Cool paints: how heat-reflective coating can help you in summer

Can white paint help keep your house cool? Photo: Rawpixel.com, Pexels

No matter where your political opinions lie, rising heat levels is probably one of the biggest issues affecting humanity right now. In neighbouring India and Pakistan, temperatures reach upwards of 50 degrees Celsius, and earlier this year, a stretch of road in central Victoria melted due to heat. There’s not much we can do about the outside heat but when it comes to indoor temperatures, slathering your roof with a heat-reflective coating might just be enough to make the intolerable, tolerable.

While as a solution it might seem a tad too simplistic, heat-reflective paints are actually a very effective solution that it was very widely used across the Australian outbacks. While using heat-reflective paints can be cheaper, not to mention more environmentally friendly, than installing air conditioners, it can still be quite expensive. As such, you should try to not apply them not more than necessary, using paint thickness devices to make sure you’re not slathering them too thick.

Climate change, rising heat levels, droughts and heat waves

In late August of this year, then-prime minister Malcolm Turnbull caved to pressure from his party and dropped plans within the government’s new energy policy to include more stringent carbon emission reduction targets. Somewhat ironically, he announced this turnabout a day after he committed $1.8 billion in relief fund for farmers that has been hit by this year’s devastating drought. Essentially, Australia has now followed the United States dubious lead in backing off from the Paris Agreement.
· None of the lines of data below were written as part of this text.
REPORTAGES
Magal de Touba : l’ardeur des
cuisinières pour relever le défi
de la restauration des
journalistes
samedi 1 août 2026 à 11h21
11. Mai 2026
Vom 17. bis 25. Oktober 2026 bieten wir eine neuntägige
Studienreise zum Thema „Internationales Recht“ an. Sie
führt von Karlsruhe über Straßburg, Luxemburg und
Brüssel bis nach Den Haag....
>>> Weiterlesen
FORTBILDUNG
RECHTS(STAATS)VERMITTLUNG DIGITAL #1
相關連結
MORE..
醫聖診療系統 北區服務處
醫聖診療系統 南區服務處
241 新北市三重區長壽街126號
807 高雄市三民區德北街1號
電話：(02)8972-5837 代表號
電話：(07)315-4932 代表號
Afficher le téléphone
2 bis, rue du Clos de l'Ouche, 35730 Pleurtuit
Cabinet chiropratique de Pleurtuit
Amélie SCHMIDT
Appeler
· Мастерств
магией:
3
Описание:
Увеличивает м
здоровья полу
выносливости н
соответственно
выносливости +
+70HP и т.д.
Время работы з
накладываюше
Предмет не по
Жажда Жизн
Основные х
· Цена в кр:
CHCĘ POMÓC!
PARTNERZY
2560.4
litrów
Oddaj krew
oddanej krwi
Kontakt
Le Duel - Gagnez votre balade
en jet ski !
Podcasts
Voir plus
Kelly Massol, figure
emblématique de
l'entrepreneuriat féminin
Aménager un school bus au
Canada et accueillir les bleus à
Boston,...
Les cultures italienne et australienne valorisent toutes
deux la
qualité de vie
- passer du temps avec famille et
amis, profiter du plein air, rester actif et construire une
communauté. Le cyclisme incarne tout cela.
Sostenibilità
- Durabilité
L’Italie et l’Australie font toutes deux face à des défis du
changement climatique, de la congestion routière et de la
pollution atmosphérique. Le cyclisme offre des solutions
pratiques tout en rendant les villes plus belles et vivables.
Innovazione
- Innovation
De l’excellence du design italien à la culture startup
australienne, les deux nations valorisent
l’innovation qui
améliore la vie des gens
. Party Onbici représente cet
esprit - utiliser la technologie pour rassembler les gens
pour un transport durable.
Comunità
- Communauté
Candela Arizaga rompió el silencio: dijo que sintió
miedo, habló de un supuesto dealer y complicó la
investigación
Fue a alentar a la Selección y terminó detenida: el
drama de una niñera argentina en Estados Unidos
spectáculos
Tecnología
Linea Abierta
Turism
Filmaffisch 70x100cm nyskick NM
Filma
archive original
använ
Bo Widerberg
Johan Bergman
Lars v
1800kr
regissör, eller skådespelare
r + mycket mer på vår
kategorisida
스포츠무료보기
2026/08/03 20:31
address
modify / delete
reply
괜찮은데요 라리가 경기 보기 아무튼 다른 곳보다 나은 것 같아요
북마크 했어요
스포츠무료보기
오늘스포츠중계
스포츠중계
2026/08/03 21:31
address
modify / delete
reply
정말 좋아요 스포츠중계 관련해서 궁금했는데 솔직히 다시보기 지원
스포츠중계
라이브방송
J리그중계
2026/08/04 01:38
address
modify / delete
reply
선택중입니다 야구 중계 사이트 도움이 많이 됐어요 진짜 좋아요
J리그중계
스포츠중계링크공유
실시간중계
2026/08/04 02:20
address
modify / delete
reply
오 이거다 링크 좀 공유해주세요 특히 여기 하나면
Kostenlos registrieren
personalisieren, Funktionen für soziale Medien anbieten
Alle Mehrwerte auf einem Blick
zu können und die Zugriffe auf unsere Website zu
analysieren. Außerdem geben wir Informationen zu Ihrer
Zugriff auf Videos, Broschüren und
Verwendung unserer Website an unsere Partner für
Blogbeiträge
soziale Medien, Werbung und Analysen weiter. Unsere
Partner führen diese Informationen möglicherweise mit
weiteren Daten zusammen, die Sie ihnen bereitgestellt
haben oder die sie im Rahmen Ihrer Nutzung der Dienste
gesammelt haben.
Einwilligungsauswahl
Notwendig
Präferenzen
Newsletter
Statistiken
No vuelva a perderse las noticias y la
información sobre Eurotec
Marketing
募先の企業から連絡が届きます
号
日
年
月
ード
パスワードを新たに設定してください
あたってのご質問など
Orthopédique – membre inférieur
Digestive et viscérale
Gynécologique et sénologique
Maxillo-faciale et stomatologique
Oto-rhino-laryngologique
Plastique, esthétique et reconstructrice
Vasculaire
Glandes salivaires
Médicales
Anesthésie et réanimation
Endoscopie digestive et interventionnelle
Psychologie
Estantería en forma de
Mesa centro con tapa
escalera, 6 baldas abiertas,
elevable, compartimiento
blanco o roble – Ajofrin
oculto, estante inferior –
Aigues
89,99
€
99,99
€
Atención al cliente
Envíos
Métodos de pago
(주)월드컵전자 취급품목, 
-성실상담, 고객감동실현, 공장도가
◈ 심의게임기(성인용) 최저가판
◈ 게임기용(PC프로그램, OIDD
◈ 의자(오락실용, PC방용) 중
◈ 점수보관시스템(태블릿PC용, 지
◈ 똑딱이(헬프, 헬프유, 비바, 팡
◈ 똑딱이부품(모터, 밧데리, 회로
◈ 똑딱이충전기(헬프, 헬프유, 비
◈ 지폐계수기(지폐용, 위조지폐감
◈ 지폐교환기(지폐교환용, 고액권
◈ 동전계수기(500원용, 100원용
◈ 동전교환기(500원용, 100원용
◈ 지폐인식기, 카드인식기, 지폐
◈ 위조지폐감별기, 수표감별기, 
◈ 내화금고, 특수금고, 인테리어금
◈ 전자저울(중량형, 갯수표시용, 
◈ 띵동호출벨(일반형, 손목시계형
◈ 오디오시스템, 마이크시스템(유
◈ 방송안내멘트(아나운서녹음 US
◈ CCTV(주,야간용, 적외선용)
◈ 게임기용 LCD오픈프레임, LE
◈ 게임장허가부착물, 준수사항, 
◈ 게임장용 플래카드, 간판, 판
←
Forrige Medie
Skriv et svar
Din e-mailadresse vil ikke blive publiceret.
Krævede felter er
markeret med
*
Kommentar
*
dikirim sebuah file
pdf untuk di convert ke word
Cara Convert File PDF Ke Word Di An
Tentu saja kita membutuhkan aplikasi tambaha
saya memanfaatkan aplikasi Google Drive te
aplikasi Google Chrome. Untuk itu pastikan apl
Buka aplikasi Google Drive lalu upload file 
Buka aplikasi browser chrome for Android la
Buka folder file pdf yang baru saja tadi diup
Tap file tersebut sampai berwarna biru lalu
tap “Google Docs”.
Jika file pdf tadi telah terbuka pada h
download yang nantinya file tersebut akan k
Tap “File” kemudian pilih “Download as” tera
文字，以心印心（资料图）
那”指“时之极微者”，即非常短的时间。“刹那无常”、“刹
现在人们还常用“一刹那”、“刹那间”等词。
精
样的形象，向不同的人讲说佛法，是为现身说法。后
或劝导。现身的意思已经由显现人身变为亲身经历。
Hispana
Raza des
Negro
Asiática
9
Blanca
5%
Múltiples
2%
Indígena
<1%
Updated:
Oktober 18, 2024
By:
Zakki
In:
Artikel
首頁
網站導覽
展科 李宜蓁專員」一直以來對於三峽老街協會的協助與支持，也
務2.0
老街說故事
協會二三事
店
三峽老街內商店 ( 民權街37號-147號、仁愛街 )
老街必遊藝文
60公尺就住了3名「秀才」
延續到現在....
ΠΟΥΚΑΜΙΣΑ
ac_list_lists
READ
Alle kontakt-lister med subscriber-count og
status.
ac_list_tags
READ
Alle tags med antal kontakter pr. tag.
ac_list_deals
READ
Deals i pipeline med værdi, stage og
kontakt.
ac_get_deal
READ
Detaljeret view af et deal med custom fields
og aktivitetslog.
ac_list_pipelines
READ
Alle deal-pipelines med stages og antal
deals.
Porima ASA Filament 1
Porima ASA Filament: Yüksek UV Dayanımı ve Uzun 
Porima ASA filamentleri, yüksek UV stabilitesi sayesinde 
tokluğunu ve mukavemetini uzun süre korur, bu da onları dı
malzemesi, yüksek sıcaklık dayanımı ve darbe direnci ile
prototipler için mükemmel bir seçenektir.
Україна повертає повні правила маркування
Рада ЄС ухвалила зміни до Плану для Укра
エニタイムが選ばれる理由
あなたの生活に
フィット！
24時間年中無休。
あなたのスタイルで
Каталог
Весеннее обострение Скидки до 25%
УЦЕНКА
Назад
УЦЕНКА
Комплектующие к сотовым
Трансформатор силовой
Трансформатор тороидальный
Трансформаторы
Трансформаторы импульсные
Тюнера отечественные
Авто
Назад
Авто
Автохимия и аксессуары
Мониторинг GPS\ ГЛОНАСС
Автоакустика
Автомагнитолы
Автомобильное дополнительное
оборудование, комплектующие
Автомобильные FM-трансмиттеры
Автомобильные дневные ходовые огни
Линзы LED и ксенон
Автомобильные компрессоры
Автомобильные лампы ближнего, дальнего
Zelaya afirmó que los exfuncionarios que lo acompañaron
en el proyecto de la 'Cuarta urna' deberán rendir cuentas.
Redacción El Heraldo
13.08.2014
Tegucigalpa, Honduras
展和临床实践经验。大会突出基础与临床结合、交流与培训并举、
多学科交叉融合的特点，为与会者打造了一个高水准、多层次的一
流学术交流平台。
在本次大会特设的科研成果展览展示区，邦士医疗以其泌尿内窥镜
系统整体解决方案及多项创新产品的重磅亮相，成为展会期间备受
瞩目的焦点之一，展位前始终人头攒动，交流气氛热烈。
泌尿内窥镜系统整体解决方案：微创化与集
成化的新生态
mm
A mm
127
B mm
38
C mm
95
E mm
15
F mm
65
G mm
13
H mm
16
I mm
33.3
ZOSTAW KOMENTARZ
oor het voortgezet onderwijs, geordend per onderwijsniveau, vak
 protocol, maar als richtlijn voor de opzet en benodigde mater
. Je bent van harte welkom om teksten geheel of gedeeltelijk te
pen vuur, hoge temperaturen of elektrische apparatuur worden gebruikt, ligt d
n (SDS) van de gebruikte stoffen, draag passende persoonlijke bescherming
Again with the ironies, air conditioner makes up a part of that carbon emission due to their use of hydrofluorocarbons or HFCs for short. The cycle goes like this, due to rising heat levels, more and more members of the population have started to use air conditioners and those that have been regularly using them are now using them for a longer period of time. Ironically, this rise of air conditioners has also contributed to the rising heat levels, thereby forcing more and more people to use air conditioners.

At some point, that cycle has to be broken and one of the way we could do that is by using heat-reflective paints to reduce indoor temperatures which could in turn, reduce our dependence on air conditioners. In countries like India and Pakistan for example where air conditioners are still considered a luxury, forgoing them can be a boon to parts of the population that can’t afford them in the first place.

How heat-reflective coatings work

While it’s true that simply using white paint is enough to reflect the majority of solar radiation from your roof, using white paint might not always be an option. For one, the highly reflective nature of the color white can be dangerous when there are taller buildings around. The reflection, but not necessarily the heat, might shine directly into the windows of adjacent building, which if not dangerous, are at least annoying.

The above reason is also why buildings around airports might not be allowed to use white as the color of their roof, since at certain angles, the reflection might negatively affect aircraft pilots. The solution then is to use similarly light colors that will be able to reflect heat but won’t blind tenants from adjacent buildings or aircraft pilots. The problem of course is that none of these colors will be able to reflect heat as well as a ‘flat’ white.

To remedy this, the paint itself contain infrared and mixed metal oxide pigments, which were much more efficient at reflecting the sun’s radiation, on which energy is mostly contained in the infrared spectrum. While it’s true that UV light is more damaging than infrared, most of them dissipate when it hits the atmosphere. Other than to simply reflect heat, this type of paint also dissipates heat that does get through into the substrate material instead of directly to the room inside.

It should be noted however that there’s a limit to what heat-reflective paints can do. Simply adding more layers of paint won’t reduce indoor temperatures any further and would do nothing more than to add to your costs, since you’re applying more paint. Other things to keep in mind is that they might work against you in the winter, where heat turns into a commodity and using heat-reflective paints might lead you to rely more on space heaters.

The advantages of heat-reflective paints

All they do is reflect heat but that one simple act could lead to more benefits that you might not be aware of. First of all, the less heat that hits your building, the better it is for your building’s durability. Extreme heat may damage roof materials and the paint itself and using heat-reflective paints could help extend the durability of your roof and the life-cycle of the paint itself, allowing you to spend less time re-coating your roof.

One other advantage is that it would severely cut your electrical bills by saving you from having to use air conditioners, or at least by limiting their usage only when it’s extremely hot outside. It won’t be as financially beneficial as putting up solar panels on your roof, which can convert solar energy into electricity but at the same time, using heat-reflective paints won’t cost you an arm and a leg either.

Since it was announced that Dulux was fined $400,000 for using misleading claims about their heat-reflective paints, it’s easy to dismiss these heat-reflective paints as snake oil. The truth is, even though Dulux’s claims were overly exaggerated, heat-reflective paints do work. In India for example, simply adding white tarps on roof is enough to reduce indoor temperature by at least two degrees and white tarps are nowhere near as comprehensive as heat-reflective paints.